### Record excerpts
○ ○ ○
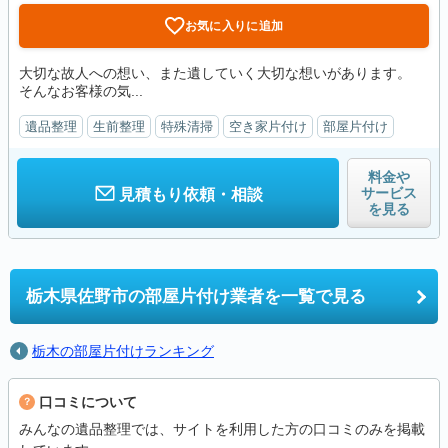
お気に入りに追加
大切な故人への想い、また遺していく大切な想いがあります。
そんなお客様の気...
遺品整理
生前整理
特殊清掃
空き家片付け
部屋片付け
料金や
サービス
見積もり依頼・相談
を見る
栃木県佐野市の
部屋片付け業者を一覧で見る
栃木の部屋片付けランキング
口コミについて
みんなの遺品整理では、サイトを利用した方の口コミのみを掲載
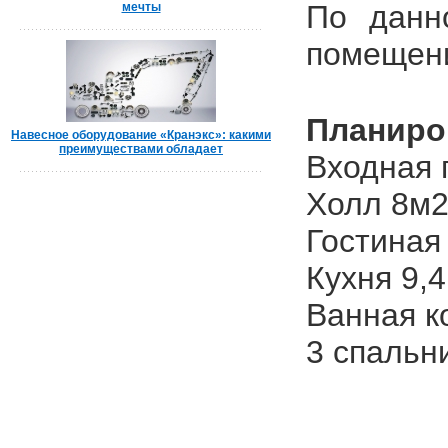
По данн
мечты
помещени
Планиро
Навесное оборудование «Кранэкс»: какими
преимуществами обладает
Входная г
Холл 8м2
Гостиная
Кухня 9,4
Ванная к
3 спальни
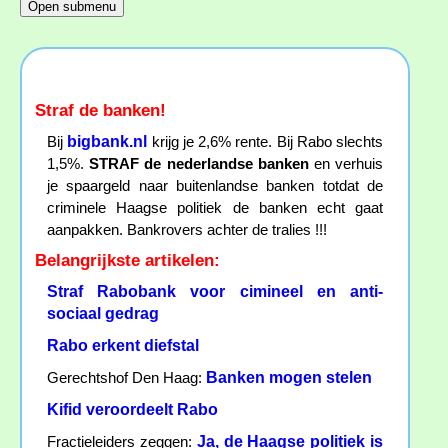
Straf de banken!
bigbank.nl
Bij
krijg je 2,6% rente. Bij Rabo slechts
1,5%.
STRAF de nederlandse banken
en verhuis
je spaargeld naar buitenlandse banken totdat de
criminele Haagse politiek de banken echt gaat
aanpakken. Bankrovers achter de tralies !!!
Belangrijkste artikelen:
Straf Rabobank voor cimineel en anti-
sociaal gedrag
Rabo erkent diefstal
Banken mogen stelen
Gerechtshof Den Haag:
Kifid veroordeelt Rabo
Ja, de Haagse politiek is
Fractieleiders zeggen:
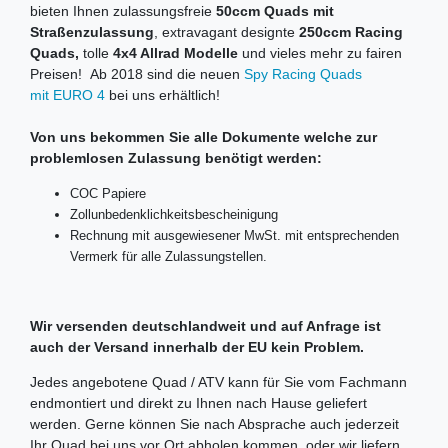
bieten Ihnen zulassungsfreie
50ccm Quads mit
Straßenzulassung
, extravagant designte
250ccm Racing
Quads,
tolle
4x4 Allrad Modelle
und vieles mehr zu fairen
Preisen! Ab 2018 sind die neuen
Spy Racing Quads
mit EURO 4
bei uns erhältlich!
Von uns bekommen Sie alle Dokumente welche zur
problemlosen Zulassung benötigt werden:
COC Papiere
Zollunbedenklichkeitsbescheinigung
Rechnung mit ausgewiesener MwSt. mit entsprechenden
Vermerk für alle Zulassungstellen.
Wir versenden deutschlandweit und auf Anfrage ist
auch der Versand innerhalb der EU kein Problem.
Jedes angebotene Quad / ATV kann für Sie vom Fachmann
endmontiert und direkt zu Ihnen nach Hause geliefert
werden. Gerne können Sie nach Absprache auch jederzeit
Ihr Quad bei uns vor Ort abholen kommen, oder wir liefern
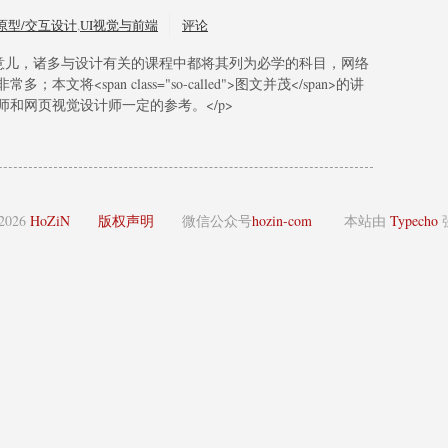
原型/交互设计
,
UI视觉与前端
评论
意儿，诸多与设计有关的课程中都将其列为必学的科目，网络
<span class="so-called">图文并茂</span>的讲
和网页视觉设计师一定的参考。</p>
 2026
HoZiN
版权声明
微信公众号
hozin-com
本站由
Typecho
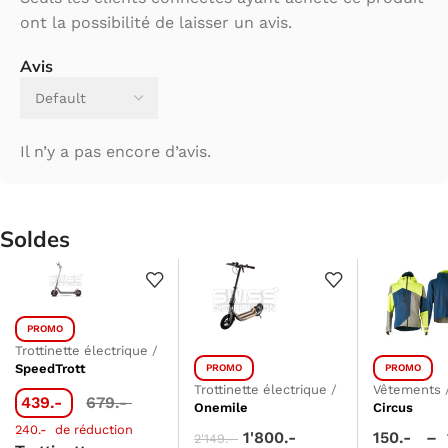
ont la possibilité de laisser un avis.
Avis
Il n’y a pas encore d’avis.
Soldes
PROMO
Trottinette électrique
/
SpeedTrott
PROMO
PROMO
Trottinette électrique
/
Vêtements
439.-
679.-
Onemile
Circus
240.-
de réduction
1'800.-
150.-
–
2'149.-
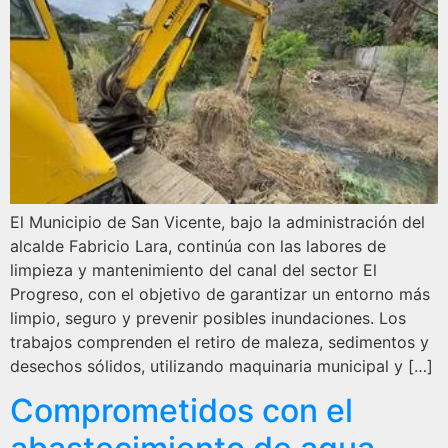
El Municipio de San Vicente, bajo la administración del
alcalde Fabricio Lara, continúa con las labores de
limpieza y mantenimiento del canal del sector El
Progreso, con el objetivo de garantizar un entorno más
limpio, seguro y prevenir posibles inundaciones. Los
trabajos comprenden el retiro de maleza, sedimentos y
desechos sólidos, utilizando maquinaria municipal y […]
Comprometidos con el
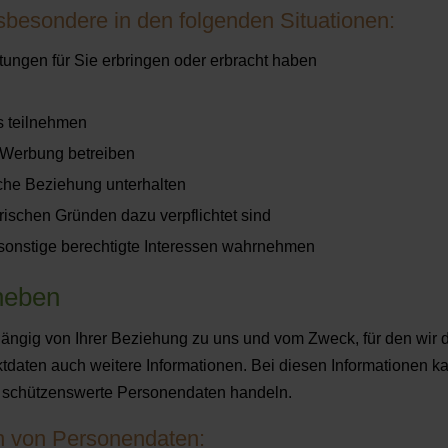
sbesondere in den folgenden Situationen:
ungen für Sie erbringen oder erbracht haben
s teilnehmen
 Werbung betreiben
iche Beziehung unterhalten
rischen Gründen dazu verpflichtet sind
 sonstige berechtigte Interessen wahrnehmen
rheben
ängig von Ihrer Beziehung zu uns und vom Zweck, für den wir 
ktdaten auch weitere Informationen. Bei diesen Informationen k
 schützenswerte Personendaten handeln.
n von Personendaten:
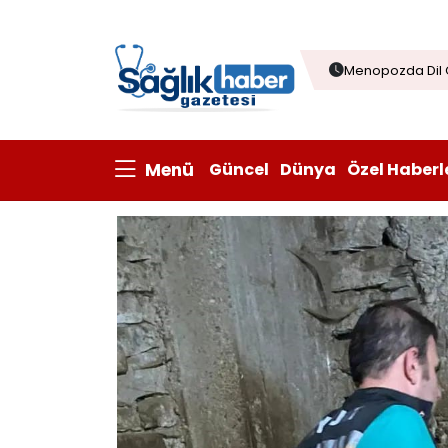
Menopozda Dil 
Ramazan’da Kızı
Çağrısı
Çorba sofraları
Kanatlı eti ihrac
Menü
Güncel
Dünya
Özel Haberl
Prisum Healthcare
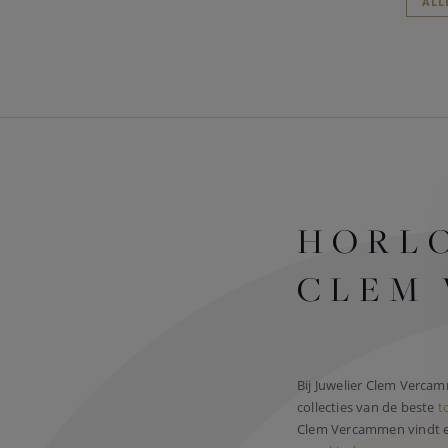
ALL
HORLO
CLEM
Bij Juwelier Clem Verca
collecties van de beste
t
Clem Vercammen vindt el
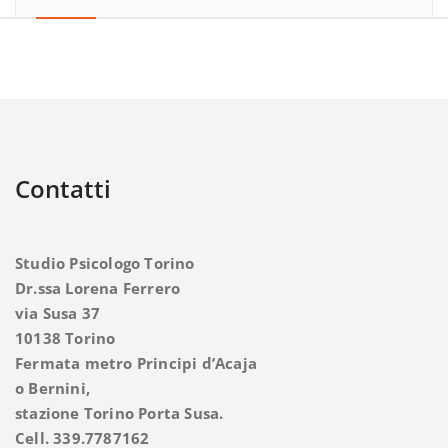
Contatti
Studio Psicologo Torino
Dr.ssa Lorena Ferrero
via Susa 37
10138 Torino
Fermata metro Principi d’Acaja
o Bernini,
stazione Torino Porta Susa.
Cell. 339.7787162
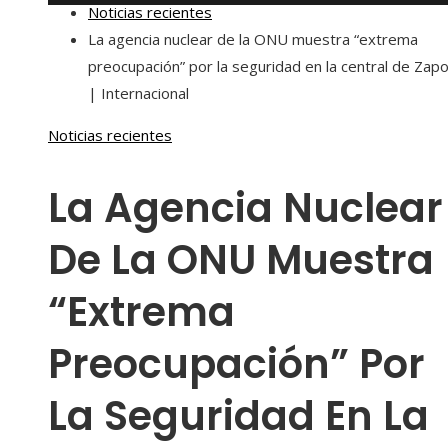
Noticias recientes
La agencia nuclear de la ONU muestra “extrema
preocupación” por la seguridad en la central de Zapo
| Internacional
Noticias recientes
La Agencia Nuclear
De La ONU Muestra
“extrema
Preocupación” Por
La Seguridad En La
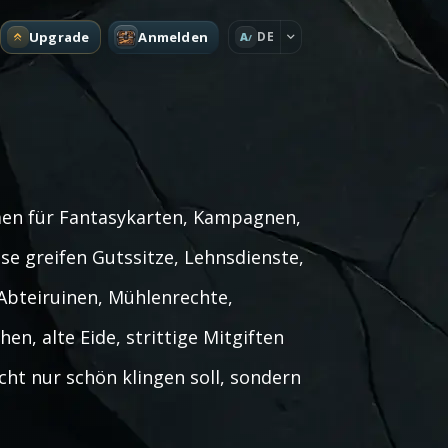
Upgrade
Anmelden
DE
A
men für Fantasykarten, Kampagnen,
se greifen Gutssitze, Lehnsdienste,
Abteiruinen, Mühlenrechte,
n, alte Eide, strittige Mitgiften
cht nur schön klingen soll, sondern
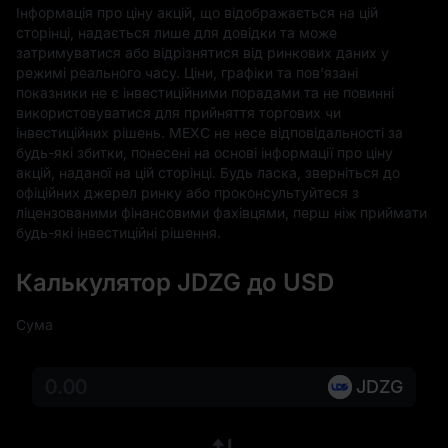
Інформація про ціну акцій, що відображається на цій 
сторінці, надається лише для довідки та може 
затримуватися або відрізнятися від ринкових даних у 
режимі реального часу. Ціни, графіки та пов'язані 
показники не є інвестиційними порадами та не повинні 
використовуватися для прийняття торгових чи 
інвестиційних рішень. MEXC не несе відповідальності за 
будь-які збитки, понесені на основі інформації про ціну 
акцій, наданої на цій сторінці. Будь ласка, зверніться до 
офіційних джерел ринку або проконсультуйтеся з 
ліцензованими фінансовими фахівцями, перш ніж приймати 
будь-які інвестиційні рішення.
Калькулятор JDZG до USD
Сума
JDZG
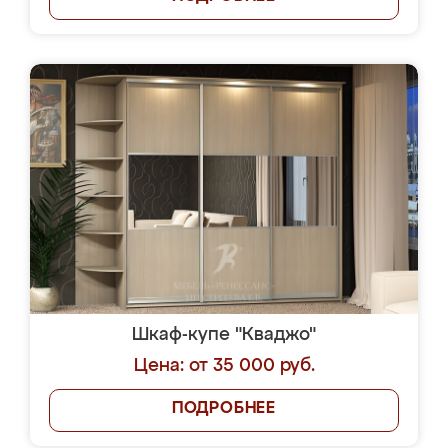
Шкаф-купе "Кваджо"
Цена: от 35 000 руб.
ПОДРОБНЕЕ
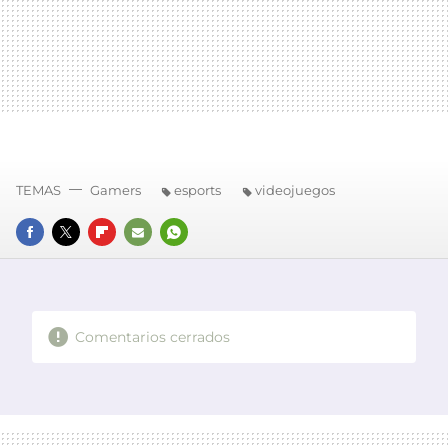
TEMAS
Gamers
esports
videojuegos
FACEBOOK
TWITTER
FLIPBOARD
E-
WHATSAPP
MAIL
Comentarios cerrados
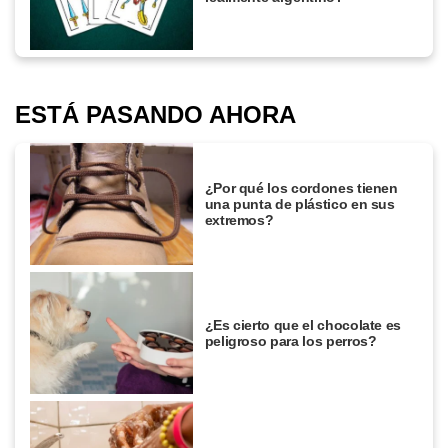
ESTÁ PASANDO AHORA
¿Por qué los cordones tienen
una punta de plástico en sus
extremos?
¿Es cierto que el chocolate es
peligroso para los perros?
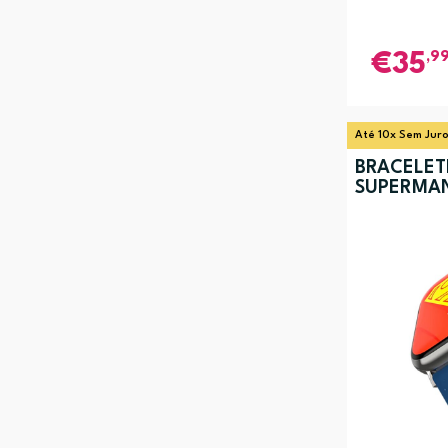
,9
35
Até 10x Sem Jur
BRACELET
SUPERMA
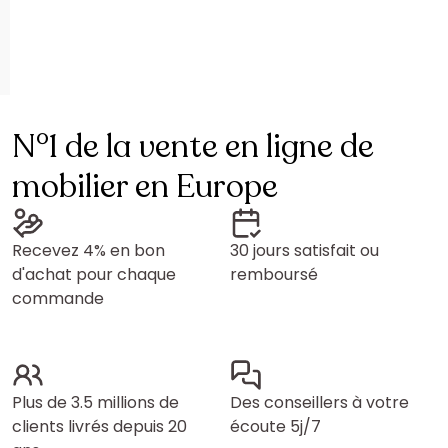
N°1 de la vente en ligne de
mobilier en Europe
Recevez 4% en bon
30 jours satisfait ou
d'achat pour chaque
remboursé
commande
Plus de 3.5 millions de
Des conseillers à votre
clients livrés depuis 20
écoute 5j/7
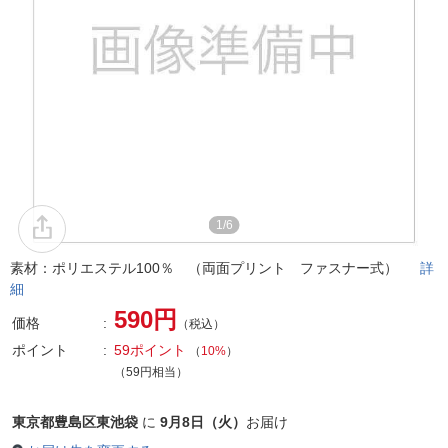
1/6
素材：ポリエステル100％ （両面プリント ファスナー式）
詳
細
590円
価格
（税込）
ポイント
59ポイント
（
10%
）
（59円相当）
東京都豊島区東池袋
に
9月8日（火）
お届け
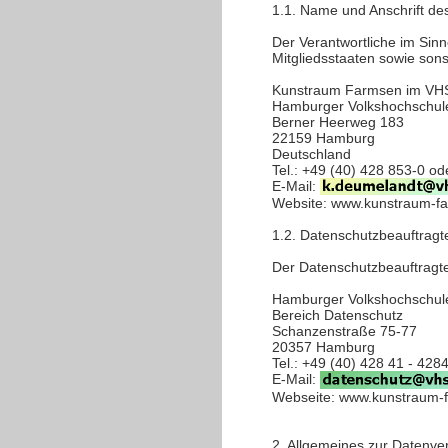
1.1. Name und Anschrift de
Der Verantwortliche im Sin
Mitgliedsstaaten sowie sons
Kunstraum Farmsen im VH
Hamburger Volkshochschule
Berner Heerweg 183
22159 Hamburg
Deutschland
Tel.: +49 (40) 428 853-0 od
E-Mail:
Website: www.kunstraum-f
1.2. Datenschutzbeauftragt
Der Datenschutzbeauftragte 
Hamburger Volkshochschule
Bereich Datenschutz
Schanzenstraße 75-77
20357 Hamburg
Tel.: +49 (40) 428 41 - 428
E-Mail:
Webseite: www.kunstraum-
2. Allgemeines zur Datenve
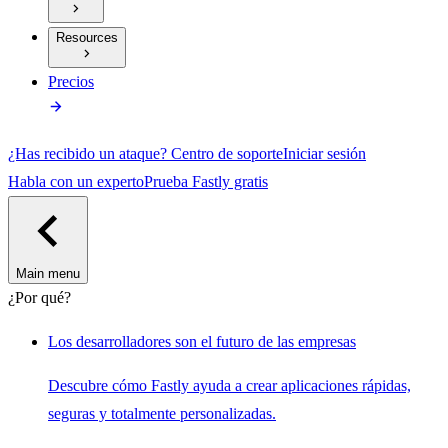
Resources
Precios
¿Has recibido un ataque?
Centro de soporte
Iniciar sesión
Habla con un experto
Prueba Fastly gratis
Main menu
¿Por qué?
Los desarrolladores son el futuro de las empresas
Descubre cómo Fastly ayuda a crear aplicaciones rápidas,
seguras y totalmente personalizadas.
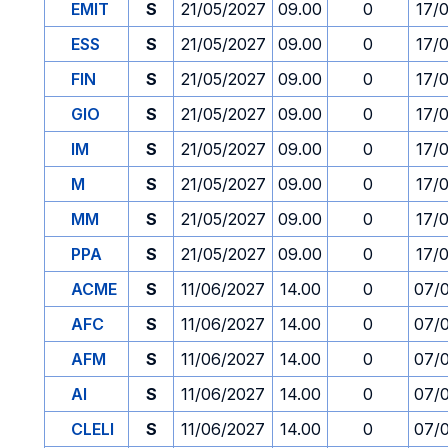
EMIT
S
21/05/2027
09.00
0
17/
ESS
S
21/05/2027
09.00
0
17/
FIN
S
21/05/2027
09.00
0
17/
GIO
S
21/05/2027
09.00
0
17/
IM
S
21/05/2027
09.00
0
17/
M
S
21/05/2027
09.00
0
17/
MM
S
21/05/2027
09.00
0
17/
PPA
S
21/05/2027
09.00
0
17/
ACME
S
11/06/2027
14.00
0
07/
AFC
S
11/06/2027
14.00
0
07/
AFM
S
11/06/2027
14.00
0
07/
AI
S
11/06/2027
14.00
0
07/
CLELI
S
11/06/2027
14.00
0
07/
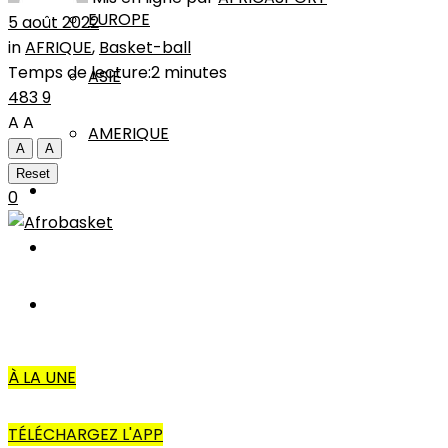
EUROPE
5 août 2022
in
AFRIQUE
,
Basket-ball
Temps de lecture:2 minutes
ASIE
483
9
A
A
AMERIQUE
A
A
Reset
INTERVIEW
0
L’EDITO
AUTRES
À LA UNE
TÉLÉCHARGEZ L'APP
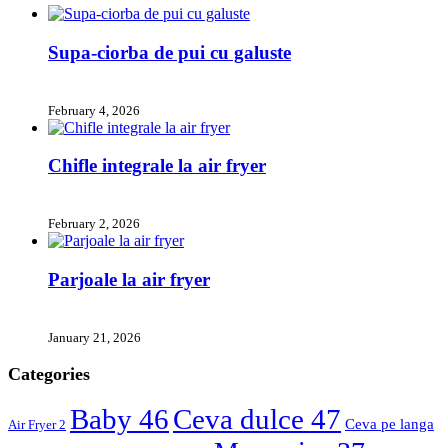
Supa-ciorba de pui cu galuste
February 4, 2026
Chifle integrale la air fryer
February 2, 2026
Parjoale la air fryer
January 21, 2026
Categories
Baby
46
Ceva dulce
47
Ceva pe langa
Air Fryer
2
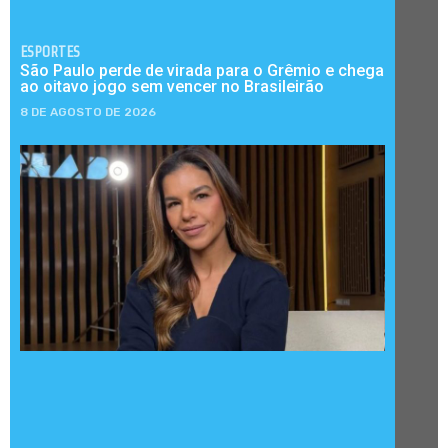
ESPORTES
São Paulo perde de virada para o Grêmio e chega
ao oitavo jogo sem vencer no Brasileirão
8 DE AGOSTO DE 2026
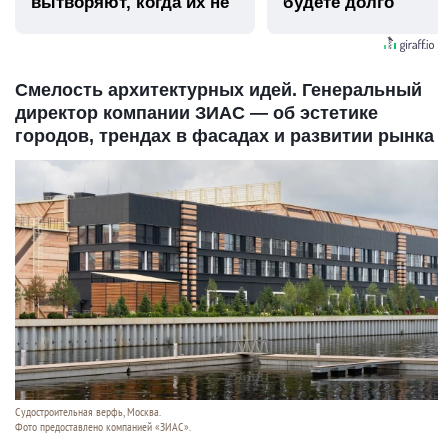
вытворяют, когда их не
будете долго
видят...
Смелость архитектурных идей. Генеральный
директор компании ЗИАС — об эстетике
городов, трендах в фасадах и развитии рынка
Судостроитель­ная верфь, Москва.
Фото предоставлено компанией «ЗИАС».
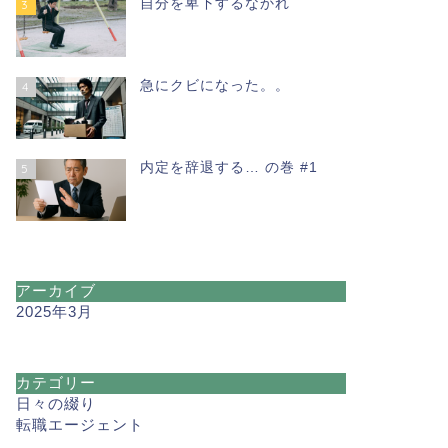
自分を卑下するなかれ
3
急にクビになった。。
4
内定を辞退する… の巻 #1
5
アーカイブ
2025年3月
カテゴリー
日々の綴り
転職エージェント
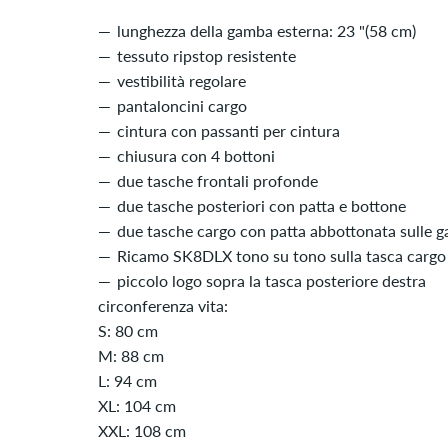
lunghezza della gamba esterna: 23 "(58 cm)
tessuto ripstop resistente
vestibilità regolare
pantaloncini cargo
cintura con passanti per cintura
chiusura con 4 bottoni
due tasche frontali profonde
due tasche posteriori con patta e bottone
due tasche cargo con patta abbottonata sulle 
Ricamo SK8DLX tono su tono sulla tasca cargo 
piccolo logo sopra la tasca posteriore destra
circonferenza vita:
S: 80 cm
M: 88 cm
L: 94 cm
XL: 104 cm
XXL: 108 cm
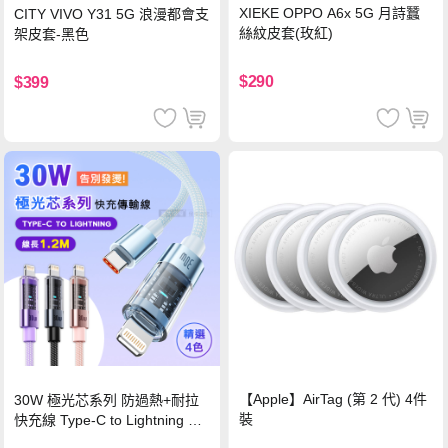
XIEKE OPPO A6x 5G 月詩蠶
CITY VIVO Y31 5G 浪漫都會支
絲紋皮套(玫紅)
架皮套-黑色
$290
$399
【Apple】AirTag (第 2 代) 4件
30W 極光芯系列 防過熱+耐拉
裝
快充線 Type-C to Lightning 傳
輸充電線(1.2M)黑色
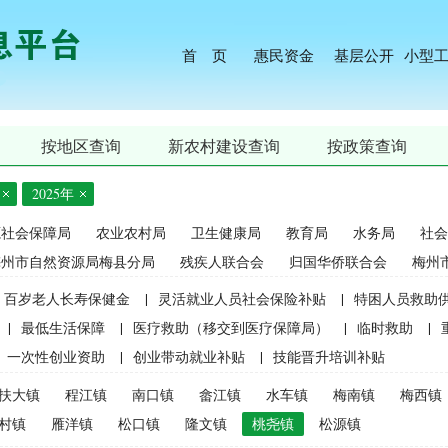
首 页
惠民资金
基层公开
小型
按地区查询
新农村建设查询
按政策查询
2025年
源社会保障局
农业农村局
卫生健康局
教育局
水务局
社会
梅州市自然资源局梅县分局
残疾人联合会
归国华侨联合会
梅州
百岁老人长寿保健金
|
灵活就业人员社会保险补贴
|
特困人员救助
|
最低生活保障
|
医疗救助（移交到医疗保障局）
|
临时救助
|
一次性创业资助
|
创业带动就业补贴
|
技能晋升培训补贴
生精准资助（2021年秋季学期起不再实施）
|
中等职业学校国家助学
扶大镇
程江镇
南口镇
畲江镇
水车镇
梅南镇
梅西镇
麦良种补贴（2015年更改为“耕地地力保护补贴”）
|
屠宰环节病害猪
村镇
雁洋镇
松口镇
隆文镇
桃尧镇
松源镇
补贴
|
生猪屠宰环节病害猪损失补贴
○ ○ ○
### About this task
From the material above, give again exactly the lines from the one that contains "部屋片付け業者を一覧で見る" through the one that contains "je spaargeld naar", and leave out the pictures.

### Result
部屋片付け業者を一覧で見る
栃木の部屋片付けランキング
口コミについて
みんなの遺品整理では、サイトを利用した方の口コミのみを掲載
По данн
мечты
помещени
Планиро
Навесное оборудование «Кранэкс»: какими
преимуществами обладает
Входная г
Холл 8м2
Гостиная
Кухня 9,4
Ванная к
3 спальни
Straf de banken!
bigbank.nl
Bij
krijg je 2,6% rente. Bij Rabo slechts
1,5%.
STRAF de nederlandse banken
en verhuis
je spaargeld naar buitenlandse banken totdat de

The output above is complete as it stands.